Work instruction. Take from the records below each line that holds "koji".

=-=-=-=-=

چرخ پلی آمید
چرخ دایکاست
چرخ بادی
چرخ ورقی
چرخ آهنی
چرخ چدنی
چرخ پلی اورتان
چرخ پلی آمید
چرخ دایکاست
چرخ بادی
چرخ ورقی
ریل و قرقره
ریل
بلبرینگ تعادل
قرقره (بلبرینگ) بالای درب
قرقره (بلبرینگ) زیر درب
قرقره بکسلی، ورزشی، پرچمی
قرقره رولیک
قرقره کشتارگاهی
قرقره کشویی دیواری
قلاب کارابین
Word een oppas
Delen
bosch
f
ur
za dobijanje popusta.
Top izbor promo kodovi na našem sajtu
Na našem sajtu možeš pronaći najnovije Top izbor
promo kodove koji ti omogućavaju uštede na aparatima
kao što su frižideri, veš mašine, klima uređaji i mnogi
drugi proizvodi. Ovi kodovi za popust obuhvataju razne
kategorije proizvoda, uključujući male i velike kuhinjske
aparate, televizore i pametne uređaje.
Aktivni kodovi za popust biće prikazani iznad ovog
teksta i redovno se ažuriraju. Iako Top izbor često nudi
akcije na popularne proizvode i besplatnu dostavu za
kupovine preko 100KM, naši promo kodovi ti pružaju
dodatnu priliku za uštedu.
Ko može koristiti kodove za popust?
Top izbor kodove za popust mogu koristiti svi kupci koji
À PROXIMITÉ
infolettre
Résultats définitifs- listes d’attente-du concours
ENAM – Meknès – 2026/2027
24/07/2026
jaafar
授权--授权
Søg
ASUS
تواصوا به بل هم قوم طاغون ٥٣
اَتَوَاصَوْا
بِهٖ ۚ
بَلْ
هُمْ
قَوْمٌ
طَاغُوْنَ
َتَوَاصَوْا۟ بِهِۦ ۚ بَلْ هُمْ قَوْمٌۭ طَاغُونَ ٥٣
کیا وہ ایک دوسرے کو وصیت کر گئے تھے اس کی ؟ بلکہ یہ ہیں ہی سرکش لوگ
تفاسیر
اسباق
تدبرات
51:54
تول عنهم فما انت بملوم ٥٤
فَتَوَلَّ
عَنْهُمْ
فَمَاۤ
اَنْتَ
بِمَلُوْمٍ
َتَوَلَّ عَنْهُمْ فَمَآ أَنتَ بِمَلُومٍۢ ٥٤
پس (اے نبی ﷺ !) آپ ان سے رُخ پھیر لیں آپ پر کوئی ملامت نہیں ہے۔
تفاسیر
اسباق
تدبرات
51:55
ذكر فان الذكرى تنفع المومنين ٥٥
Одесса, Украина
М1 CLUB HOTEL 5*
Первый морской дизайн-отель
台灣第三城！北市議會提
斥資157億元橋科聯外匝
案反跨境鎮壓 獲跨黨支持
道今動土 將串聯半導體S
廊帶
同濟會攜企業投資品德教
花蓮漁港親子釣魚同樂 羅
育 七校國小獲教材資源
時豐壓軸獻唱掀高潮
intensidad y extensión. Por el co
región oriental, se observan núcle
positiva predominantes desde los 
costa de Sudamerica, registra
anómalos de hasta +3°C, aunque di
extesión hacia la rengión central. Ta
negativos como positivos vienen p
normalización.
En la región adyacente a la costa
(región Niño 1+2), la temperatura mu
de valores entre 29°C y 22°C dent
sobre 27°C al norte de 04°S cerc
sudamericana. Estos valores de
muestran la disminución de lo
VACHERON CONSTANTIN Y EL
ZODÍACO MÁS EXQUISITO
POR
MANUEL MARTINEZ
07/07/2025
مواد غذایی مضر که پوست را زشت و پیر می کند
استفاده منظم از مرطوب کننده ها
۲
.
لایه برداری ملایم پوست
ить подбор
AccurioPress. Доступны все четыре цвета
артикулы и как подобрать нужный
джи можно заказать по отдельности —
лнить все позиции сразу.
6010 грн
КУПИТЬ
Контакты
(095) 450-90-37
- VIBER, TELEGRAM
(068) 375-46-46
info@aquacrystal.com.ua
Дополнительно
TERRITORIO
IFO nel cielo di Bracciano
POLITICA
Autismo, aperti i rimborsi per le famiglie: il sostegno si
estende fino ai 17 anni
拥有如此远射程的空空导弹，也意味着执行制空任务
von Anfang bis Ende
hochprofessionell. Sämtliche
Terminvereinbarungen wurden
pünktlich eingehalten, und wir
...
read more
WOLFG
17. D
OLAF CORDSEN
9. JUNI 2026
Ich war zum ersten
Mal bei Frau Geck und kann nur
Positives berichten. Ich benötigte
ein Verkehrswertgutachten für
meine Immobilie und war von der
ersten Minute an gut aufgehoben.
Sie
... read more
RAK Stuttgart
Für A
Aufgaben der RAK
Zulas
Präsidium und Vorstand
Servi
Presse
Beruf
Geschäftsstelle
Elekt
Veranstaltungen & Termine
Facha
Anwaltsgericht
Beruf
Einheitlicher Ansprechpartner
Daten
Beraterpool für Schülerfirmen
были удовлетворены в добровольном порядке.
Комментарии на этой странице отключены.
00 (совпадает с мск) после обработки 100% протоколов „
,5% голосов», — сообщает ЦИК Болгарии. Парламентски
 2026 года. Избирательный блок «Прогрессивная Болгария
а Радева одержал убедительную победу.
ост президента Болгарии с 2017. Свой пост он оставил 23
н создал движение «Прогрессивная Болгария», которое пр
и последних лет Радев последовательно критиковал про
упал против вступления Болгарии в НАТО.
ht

=-=-=-=-=

Response area.
promo kodove koji ti omogućavaju uštede na aparatima
Top izbor kodove za popust mogu koristiti svi kupci koji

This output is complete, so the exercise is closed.